Neural Networks with Quantization Constraints
This work addresses the need for efficient deep learning in resource-constrained settings, offering a novel method for quantization-aware training that is incremental but provides specific gains.
The paper tackles the problem of enabling low-precision deep learning models without significant performance loss by formulating quantization-aware training as a constrained optimization problem, showing it avoids gradient approximations and achieves competitive performance in image classification, with layer selective quantization leading to considerable improvements.
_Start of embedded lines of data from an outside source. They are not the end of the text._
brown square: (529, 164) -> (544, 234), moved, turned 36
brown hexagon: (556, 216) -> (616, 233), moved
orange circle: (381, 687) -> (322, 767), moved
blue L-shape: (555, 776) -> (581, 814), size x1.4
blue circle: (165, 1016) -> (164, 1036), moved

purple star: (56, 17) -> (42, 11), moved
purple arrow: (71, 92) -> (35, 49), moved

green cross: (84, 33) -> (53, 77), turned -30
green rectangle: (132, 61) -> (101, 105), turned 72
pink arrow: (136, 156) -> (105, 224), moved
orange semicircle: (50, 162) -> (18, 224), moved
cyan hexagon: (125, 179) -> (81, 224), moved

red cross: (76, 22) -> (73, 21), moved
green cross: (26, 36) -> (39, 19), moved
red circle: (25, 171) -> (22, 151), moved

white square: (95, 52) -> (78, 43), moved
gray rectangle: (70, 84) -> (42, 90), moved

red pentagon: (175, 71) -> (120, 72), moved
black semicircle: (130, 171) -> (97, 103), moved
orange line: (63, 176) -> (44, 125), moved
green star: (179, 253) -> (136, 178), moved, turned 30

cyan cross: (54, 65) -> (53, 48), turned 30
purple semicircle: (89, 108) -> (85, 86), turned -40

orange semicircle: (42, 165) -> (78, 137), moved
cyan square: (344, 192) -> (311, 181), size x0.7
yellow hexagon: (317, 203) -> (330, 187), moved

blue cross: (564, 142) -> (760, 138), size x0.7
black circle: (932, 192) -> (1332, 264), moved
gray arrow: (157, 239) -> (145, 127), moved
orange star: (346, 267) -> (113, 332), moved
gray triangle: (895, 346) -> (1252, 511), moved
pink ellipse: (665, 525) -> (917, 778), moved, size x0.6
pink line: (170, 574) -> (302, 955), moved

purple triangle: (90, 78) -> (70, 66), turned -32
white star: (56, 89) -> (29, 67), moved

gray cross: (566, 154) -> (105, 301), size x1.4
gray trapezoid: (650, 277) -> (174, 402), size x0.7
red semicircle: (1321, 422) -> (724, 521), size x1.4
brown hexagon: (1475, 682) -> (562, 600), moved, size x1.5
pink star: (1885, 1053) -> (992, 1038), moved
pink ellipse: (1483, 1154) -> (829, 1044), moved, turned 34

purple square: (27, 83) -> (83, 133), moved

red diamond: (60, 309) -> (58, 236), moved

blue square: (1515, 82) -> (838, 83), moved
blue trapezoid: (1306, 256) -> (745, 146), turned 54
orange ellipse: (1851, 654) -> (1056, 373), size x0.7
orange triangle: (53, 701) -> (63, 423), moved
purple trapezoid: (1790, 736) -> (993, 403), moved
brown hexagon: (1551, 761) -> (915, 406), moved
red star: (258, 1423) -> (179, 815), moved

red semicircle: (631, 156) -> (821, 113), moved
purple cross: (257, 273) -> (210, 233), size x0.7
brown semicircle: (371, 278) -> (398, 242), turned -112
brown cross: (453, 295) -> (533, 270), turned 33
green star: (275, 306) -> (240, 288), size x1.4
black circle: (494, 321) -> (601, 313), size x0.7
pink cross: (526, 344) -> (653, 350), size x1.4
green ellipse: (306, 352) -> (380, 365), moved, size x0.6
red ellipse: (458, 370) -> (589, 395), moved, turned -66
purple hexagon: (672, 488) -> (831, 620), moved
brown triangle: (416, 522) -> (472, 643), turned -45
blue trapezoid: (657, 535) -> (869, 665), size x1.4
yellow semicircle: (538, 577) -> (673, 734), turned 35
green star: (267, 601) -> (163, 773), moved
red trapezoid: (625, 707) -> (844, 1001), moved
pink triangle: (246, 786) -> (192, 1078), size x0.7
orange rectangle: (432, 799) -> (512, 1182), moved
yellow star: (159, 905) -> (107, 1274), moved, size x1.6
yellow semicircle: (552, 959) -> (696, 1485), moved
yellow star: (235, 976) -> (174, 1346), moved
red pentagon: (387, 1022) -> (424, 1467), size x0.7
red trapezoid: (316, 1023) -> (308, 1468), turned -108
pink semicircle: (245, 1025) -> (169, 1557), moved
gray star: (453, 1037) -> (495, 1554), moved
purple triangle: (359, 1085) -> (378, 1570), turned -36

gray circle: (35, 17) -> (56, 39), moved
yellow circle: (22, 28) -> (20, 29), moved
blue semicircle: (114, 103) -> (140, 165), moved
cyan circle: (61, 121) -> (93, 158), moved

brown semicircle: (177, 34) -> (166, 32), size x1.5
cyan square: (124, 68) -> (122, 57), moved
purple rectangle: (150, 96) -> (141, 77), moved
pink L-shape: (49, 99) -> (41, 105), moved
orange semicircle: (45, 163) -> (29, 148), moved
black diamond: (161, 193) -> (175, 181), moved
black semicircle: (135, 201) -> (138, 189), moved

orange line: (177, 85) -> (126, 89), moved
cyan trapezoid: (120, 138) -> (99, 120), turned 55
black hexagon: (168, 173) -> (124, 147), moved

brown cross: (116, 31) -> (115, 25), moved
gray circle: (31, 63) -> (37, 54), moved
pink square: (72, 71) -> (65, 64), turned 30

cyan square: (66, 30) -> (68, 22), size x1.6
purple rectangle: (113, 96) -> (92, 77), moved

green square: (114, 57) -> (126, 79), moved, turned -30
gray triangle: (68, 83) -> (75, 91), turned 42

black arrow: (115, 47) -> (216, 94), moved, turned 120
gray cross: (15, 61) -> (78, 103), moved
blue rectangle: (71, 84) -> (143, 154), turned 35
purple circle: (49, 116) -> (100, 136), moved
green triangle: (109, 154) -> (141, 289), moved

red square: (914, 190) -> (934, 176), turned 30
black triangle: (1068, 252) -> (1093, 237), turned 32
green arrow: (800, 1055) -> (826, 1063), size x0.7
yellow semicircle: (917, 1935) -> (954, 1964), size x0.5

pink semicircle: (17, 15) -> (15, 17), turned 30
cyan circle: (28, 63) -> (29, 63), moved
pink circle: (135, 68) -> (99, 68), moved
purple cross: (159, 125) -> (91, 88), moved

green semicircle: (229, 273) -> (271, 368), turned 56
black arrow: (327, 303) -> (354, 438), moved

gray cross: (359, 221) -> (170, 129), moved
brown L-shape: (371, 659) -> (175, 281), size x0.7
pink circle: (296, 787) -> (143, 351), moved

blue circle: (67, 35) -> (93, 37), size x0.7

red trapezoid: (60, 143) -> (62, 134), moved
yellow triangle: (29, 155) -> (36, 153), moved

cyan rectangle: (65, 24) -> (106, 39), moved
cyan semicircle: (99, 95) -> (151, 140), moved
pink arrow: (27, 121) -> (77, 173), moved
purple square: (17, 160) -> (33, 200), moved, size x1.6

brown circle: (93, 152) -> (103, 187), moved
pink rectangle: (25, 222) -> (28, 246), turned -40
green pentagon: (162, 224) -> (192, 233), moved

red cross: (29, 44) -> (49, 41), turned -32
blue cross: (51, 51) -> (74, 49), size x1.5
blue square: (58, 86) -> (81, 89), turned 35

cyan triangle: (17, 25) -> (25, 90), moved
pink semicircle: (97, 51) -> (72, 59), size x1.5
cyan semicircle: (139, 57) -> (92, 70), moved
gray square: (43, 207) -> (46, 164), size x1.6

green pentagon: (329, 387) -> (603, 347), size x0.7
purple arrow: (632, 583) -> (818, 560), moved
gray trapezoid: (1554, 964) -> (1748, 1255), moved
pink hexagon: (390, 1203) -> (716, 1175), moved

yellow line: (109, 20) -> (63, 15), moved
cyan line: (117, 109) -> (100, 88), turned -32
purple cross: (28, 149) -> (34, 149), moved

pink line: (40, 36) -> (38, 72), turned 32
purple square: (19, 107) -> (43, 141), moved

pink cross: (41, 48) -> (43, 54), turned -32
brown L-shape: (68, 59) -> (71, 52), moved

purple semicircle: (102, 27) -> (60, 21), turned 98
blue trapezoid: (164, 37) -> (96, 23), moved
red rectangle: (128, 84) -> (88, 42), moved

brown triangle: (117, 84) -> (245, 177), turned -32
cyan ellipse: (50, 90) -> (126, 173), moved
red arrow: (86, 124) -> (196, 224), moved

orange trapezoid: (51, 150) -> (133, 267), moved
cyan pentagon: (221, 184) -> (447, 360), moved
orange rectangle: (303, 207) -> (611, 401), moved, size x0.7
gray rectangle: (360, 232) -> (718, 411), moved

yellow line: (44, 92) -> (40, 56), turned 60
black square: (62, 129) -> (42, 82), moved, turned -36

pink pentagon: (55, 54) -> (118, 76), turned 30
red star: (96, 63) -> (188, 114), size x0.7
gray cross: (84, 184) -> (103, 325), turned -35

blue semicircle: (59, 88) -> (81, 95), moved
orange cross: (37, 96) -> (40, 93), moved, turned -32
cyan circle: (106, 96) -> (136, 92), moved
Enabling low precision implementations of deep learning models, without considerable performance degradation, is necessary in resource and latency constrained settings. Moreover, exploiting the differences in sensitivity to quantization across layers can allow mixed precision implementations to achieve a considerably better computation performance trade-off. However, backpropagating through the quantization operation requires introducing gradient approximations, and choosing which layers to quantize is challenging for modern architectures due to the large search space. In this work, we present a constrained learning approach to quantization aware training. We formulate low precision supervised learning as a constrained optimization problem, and show that despite its non-convexity, the resulting problem is strongly dual and does away with gradient estimations. Furthermore, we show that dual variables indicate the sensitivity of the objective with respect to constraint perturbations. We demonstrate that the proposed approach exhibits competitive performance in image classification tasks, and leverage the sensitivity result to apply layer selective quantization based on the value of dual variables, leading to considerable performance improvements.